**TASK GOAL:** Each line in the material below, starting at the one with "Genel Merkez" and ending at the one with "bahasa sasaran anda dan biarkan alat", is to be reproduced exactly; no picture is to be copied.

**MATERIAL FOR THE TASK:**
----

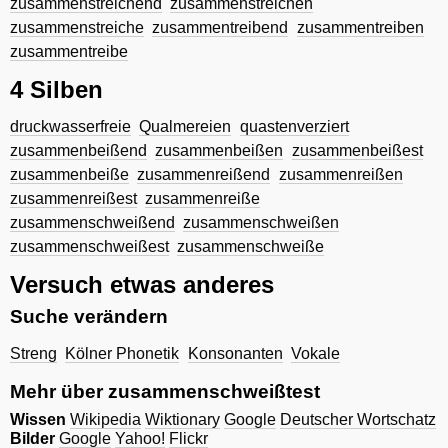
zusammenstreichend
zusammenstreichen
zusammenstreiche
zusammentreibend
zusammentreiben
zusammentreibe
4 Silben
druckwasserfreie
Qualmereien
quastenverziert
zusammenbeißend
zusammenbeißen
zusammenbeißest
zusammenbeiße
zusammenreißend
zusammenreißen
zusammenreißest
zusammenreiße
zusammenschweißend
zusammenschweißen
zusammenschweißest
zusammenschweiße
Versuch etwas anderes
Suche verändern
Streng
Kölner Phonetik
Konsonanten
Vokale
Mehr über zusammenschweißtest
Wissen
Wikipedia
Wiktionary
Google
Deutscher Wortschatz
Bilder
Google
Yahoo!
Flickr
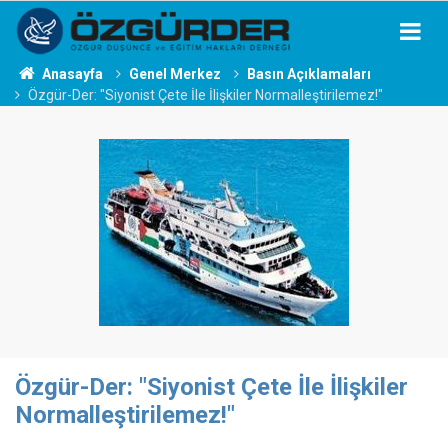
Anasayfa
Genel Merkez
Basın Açıklamaları
Özgür-Der: "Siyonist Çete İle İlişkiler Normalleştirilemez!"
Özgür-Der: "Siyonist Çete İle İlişkiler
Normalleştirilemez!"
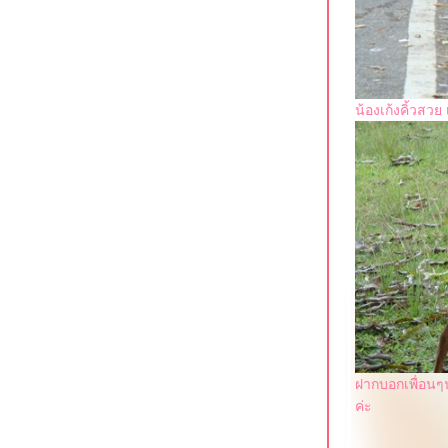
น้องเก้งคิ้วสวย
ฝากบอกเพื่อนๆน
ค่ะ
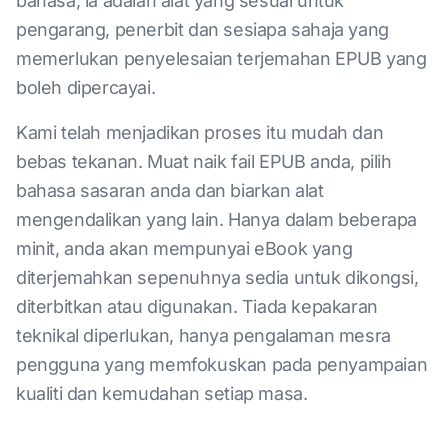
bahasa, ia adalah alat yang sesuai untuk
pengarang, penerbit dan sesiapa sahaja yang
memerlukan penyelesaian terjemahan EPUB yang
boleh dipercayai.
Kami telah menjadikan proses itu mudah dan
bebas tekanan. Muat naik fail EPUB anda, pilih
bahasa sasaran anda dan biarkan alat
mengendalikan yang lain. Hanya dalam beberapa
minit, anda akan mempunyai eBook yang
diterjemahkan sepenuhnya sedia untuk dikongsi,
diterbitkan atau digunakan. Tiada kepakaran
teknikal diperlukan, hanya pengalaman mesra
pengguna yang memfokuskan pada penyampaian
kualiti dan kemudahan setiap masa.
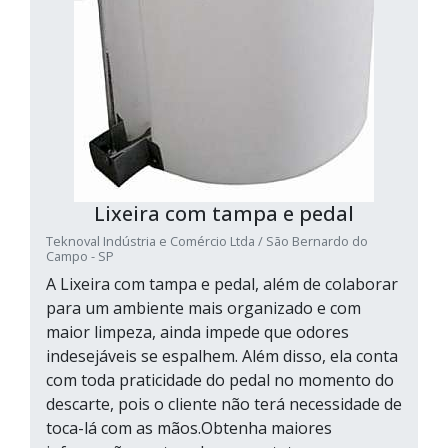
Lixeira com tampa e pedal
Teknoval Indústria e Comércio Ltda / São Bernardo do
Campo - SP
A Lixeira com tampa e pedal, além de colaborar
para um ambiente mais organizado e com
maior limpeza, ainda impede que odores
indesejáveis se espalhem. Além disso, ela conta
com toda praticidade do pedal no momento do
descarte, pois o cliente não terá necessidade de
toca-lá com as mãos.Obtenha maiores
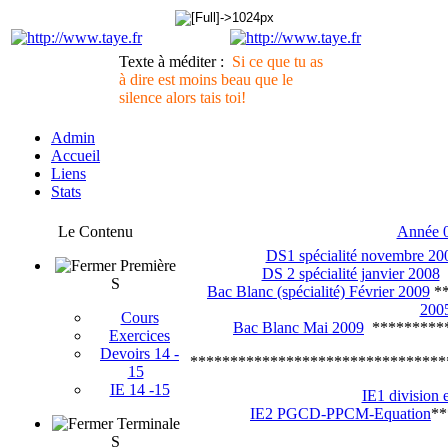
Texte à méditer :
Si ce que tu as
à dire est moins beau que le
silence alors tais toi!
Admin
Accueil
Liens
Stats
Le Contenu
Année 
DS1 spécialité novembre 20
Première
DS 2 spécialité janvier 2008
S
Bac Blanc (spécialité) Février 2009
**
200
Cours
Bac Blanc Mai 2009
**********
Exercices
Devoirs 14 -
********************************
15
IE 14 -15
IE1 division 
IE2 PGCD-PPCM-Equation
**
Terminale
S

----

**RESPONSE TO THE EXERCISE:**
Genel Merkez
Basın Açıklamaları
Özgür-Der: "Siyonist Çete İle İlişkiler Normalleştirilemez!"
Özgür-Der: "Siyonist Çete İle İlişkiler
Normalleştirilemez!"
น้องเก้งคิ้วสวย
ฝากบอกเพื่อนๆน
ค่ะ
bahasa, ia adalah alat yang sesuai untuk
pengarang, penerbit dan sesiapa sahaja yang
memerlukan penyelesaian terjemahan EPUB yang
boleh dipercayai.
Kami telah menjadikan proses itu mudah dan
bebas tekanan. Muat naik fail EPUB anda, pilih
bahasa sasaran anda dan biarkan alat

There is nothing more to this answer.